By 1911, the diocese had Augustinian Fathers, Marist Brothers, Sisters of Mercy, Sisters of St. Brigid, Sisters of St. Joseph, Presentation Sisters, Faithful Companions of Jesus and Good Shepherd Sisters.

Construction of the Sacred Heart Cathedral began in 1885 under Bishop Crane. Its organ was installed in 1905, under Stephen Reville. The cathedral was completed in 1977 under Bernard Stewart. Sacred Heart Cathedral is one of the largest Neo-Gothic or Gothic Revival cathedrals in Australia and its construction was largely made possible by the estate of the Paderborn-born German pioneer priest Henry Backhaus, the first Roman Catholic priest on the goldfields of Bendigo.

==Bishops==
Bishops of Sandhurst:

| Order | Name | Date enthroned | Reign ended | Term of office | Reason for term end |
|---|---|---|---|---|---|
| 1 | Martin Crane † | 4 August 1874 | 21 October 1901 | 27 years, 78 days | Died in office |
| 2 | Stephen Reville † | 21 October 1901 | 18 September 1916 | 14 years, 333 days | Died in office |
| 3 | John McCarthy † | 14 February 1917 | 18 August 1950 | 33 years, 185 days | Died in office |
| 4 | Bernard Denis Stewart † | 18 August 1950 | 21 April 1979 | 28 years, 246 days | Retired and appointed Bishop Emeritus of Sandhurst |
| 5 | Noel Desmond Daly † | 21 April 1979 | 1 July 2000 | 21 years, 71 days | Resigned and appointed Bishop Emeritus of Sandhurst |
| 6 | Joseph Grech † | 8 March 2001 | 28 December 2010 | 9 years, 295 days | Died in office |
| 7 | Les Tomlinson | 1 March 2012 | 23 July 2019 | 7 years, 142 days | Retired and appointed Bishop Emeritus of Sandhurst |
| 8 | Shane Mackinlay | 16 October 2019 | 12 June 2025 | 6 years, 316 days | Appointed Archbishop of Brisbane |
| 9 | Rene Ramirez | 30 July 2026 (scheduled) |  |  |  |

Following the death in office of Joseph Grech, Frank Marriott, the administrator of Sacred Heart Cathedral, was appointed to serve as administrator of the diocese. On 3 February 2012, Marriott announced that Pope Benedict XVI had appointed Les Tomlinson as the next bishop. Tomlinson's installation took place on 1 March 2012.

===Coadjutor bishops===
- Stephen Reville † (1885–1901)
- Bernard Denis Stewart † (1946–1950)

===Priests of the diocese who became bishops===
- Hugh Edward Ryan † - appointed Bishop of Townsville in 1938
- Thomas Vincent Cahill † - appointed Bishop of Cairns in 1948
- Francis Xavier Thomas † - appointed Bishop of Geraldton in 1962
- Francis Peter de Campo † - appointed Coadjutor Bishop of Port Pirie in 1979

==Other information==
The diocese comprises the area north of the Great Dividing Range, south of the Murray River and east of the Loddon River, an area of 45,178 km^{2} (17,450 sq mls). The diocese is divided into 41 parishes and has 74 priests, 109 religious sisters and 5 brothers. The diocese had a Catholic population of about 86,000 in 2006.
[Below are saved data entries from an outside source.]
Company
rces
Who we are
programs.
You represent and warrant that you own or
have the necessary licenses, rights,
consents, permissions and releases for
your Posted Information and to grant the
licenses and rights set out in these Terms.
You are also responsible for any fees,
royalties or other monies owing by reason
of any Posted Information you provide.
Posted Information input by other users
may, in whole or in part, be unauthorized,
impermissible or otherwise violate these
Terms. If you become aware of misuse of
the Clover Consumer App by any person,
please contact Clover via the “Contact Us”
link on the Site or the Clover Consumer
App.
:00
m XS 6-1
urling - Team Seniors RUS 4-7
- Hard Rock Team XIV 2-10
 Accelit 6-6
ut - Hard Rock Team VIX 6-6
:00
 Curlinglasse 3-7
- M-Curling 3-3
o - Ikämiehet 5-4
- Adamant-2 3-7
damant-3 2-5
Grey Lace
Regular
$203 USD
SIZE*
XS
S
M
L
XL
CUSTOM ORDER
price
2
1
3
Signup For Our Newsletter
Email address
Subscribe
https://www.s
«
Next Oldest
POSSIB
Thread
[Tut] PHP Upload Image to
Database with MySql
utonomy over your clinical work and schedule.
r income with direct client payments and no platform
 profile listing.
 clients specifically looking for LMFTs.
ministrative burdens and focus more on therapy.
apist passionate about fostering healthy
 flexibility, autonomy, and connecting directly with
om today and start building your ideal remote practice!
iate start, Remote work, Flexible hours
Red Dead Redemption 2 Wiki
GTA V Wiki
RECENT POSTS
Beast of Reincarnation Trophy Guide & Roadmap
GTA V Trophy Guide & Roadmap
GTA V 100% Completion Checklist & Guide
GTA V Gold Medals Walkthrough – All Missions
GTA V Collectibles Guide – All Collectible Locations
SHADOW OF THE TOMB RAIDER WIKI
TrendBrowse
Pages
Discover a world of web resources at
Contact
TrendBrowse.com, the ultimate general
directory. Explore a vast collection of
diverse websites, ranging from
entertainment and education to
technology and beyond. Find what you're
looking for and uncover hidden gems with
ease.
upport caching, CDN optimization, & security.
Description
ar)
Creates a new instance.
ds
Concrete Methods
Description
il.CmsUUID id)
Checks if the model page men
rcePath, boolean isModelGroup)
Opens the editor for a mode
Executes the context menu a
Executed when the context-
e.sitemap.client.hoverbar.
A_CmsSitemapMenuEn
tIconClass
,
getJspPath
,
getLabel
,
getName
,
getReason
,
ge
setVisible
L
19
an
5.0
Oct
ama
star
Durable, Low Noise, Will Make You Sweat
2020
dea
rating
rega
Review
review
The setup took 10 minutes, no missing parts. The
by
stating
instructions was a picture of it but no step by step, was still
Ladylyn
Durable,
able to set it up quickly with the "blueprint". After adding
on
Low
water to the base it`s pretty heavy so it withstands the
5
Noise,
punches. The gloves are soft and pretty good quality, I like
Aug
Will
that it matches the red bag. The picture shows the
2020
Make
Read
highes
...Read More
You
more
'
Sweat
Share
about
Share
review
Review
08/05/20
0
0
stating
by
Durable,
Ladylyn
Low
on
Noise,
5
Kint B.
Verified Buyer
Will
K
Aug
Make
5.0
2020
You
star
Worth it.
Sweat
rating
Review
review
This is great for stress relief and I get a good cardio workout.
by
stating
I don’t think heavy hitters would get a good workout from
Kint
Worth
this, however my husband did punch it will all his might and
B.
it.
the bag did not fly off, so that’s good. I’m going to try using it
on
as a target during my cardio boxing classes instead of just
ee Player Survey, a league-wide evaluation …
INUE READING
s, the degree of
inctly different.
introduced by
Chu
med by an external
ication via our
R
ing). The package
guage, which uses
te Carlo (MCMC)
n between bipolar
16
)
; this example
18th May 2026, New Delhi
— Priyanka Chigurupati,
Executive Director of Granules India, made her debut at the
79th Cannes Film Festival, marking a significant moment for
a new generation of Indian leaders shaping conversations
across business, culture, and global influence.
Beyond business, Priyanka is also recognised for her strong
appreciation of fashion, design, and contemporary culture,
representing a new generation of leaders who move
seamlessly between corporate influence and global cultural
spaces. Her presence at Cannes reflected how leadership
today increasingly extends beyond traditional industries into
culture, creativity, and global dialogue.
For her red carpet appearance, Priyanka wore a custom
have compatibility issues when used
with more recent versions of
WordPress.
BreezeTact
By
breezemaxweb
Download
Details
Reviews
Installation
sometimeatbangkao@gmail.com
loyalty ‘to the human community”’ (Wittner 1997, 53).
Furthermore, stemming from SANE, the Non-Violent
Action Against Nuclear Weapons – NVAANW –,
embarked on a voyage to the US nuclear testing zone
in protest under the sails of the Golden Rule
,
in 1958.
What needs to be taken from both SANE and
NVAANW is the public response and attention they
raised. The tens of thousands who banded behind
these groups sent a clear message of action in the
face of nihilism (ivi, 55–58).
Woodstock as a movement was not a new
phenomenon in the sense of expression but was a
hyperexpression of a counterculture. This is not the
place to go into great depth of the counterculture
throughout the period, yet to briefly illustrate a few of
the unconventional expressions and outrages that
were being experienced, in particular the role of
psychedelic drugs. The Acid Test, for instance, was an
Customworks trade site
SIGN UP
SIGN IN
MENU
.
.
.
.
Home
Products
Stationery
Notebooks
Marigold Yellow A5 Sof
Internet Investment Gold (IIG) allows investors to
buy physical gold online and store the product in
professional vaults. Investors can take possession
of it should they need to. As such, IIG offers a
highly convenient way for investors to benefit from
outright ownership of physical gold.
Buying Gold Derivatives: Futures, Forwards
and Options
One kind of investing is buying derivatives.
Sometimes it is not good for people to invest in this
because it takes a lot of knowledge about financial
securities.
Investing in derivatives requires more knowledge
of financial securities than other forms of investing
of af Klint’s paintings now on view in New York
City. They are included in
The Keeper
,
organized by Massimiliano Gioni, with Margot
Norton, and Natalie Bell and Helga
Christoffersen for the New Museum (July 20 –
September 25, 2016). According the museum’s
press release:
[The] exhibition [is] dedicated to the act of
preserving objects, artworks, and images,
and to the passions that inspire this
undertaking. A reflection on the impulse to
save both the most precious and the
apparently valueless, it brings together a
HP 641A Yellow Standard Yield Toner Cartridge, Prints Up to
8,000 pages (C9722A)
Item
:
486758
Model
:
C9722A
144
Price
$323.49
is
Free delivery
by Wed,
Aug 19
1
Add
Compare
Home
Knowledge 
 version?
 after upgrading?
There are 50 Catholic schools in the diocese – 40 primary, nine secondary and one P–10 school – catering for 7,700 primary and 5,850 secondary students. Bendigo's oldest Catholic church is St Kilian's.

Saint Augustine's Church, Myers Flat, is the oldest Roman Catholic church building in the Diocese of Sandhurst. The church was built by John O'Brien and consecrated by Dean Hayes in 1864.